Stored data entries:

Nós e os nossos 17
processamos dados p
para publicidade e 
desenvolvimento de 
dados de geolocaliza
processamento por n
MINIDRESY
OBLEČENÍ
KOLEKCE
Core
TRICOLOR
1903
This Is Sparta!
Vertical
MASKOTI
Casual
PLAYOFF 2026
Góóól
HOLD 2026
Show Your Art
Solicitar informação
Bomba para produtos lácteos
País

...

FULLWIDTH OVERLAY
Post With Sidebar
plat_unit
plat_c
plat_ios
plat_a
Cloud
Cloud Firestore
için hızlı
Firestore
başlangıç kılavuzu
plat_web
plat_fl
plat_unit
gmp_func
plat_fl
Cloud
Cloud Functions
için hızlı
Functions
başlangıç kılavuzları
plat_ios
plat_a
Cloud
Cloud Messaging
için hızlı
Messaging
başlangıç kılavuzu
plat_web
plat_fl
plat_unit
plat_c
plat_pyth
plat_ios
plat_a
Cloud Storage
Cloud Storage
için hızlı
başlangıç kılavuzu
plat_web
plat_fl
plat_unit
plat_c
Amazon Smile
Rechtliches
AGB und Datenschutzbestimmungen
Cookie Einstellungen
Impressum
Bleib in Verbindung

• **EXERCISE GOAL**:
Read the data above and pull out each line that holds the string "dados".

• **WRITTEN RESPONSE**:
processamos dados p
dados de geolocaliza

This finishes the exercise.